● Data entries:
= Beginning of Section =
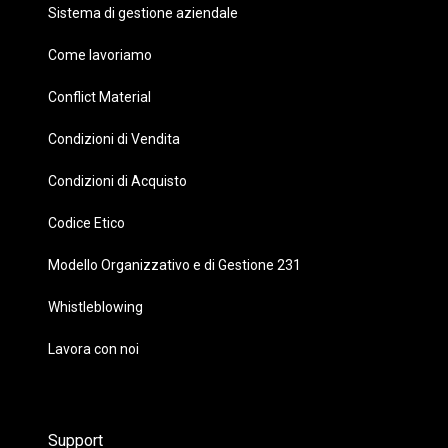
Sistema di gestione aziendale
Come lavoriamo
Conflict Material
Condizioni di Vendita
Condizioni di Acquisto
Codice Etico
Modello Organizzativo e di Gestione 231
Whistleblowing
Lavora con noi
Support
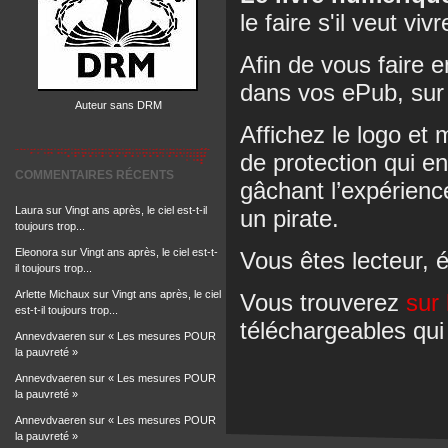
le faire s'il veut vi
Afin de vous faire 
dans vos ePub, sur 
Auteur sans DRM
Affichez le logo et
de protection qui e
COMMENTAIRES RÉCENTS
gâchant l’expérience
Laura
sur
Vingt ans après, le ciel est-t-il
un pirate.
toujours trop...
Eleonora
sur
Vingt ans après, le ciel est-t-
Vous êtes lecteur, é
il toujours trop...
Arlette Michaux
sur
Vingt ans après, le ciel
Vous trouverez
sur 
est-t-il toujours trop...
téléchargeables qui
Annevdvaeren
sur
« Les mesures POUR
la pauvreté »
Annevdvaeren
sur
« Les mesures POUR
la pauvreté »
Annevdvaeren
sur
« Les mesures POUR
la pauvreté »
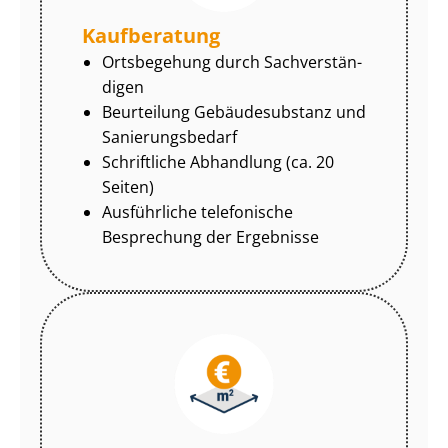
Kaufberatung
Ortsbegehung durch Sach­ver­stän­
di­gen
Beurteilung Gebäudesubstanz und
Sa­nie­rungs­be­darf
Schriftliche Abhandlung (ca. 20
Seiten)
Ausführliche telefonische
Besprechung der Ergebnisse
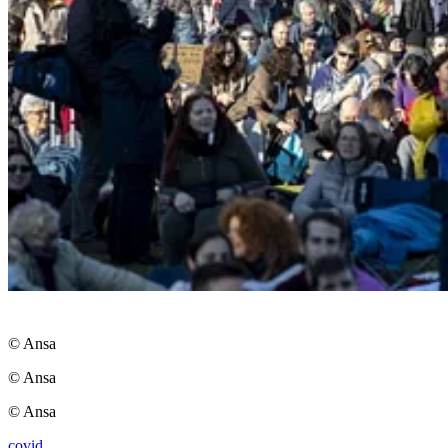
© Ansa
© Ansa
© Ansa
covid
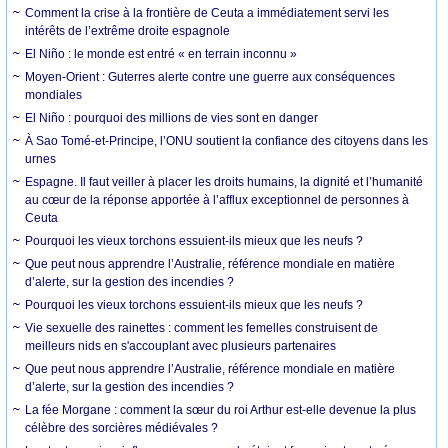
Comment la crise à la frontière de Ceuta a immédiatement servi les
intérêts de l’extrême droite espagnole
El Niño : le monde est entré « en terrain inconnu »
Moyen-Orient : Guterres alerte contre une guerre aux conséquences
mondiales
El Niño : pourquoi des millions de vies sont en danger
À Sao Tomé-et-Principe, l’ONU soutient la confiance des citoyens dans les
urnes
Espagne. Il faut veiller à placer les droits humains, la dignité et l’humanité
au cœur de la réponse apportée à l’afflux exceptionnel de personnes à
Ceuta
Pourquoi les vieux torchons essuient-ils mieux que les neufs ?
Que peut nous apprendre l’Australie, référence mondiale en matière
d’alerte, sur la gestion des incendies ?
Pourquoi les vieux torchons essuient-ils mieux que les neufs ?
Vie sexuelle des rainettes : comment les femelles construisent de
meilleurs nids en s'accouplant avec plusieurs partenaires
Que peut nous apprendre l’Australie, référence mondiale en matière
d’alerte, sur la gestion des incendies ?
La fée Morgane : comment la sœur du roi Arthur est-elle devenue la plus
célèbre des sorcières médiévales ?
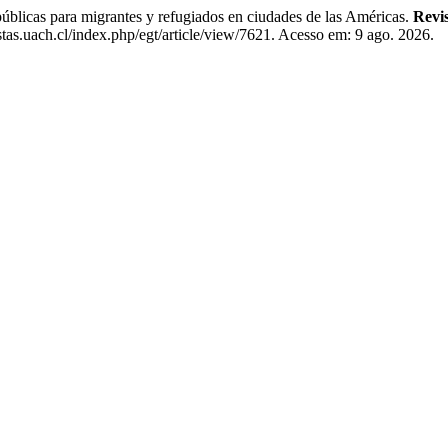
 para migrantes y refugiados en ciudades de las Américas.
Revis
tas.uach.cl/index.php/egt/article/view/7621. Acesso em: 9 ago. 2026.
= End of Section =
● THE TASK: Repeat all of the entries above word for word and omit the pictures.

● RESPONSE BELOW:
Sistema di gestione aziendale
Come lavoriamo
Conflict Material
Condizioni di Vendita
Condizioni di Acquisto
Codice Etico
Modello Organizzativo e di Gestione 231
Whistleblowing
Lavora con noi
Support
le faire s'il veut vi
Afin de vous faire 
dans vos ePub, sur 
Auteur sans DRM
Affichez le logo et
de protection qui e
COMMENTAIRES RÉCENTS
gâchant l’expérience
Laura
sur
Vingt ans après, le ciel est-t-il
un pirate.
toujours trop...
Eleonora
sur
Vingt ans après, le ciel est-t-
Vous êtes lecteur, é
il toujours trop...
Arlette Michaux
sur
Vingt ans après, le ciel
Vous trouverez
sur 
est-t-il toujours trop...
téléchargeables qui
Annevdvaeren
sur
« Les mesures POUR
la pauvreté »
Annevdvaeren
sur
« Les mesures POUR
la pauvreté »
Annevdvaeren
sur
« Les mesures POUR
la pauvreté »
Kaufberatung
Ortsbegehung durch Sach­ver­stän­
di­gen
Beurteilung Gebäudesubstanz und
Sa­nie­rungs­be­darf
Schriftliche Abhandlung (ca. 20
Seiten)
Ausführliche telefonische
Besprechung der Ergebnisse
© Ansa
© Ansa
© Ansa
covid
Comment la crise à la frontière de Ceuta a immédiatement servi les
intérêts de l’extrême droite espagnole
El Niño : le monde est entré « en terrain inconnu »
Moyen-Orient : Guterres alerte contre une guerre aux conséquences
mondiales
El Niño : pourquoi des millions de vies sont en danger
À Sao Tomé-et-Principe, l’ONU soutient la confiance des citoyens dans les
urnes
Espagne. Il faut veiller à placer les droits humains, la dignité et l’humanité
au cœur de la réponse apportée à l’afflux exceptionnel de personnes à
Ceuta
Pourquoi les vieux torchons essuient-ils mieux que les neufs ?
Que peut nous apprendre l’Australie, référence mondiale en matière
d’alerte, sur la gestion des incendies ?
Pourquoi les vieux torchons essuient-ils mieux que les neufs ?
Vie sexuelle des rainettes : comment les femelles construisent de
meilleurs nids en s'accouplant avec plusieurs partenaires
Que peut nous apprendre l’Australie, référence mondiale en matière
d’alerte, sur la gestion des incendies ?
La fée Morgane : comment la sœur du roi Arthur est-elle devenue la plus
célèbre des sorcières médiévales ?
 para migrantes y refugiados en ciudades de las Américas.
Revis
tas.uach.cl/index.php/egt/article/view/7621. Acesso em: 9 ago. 2026.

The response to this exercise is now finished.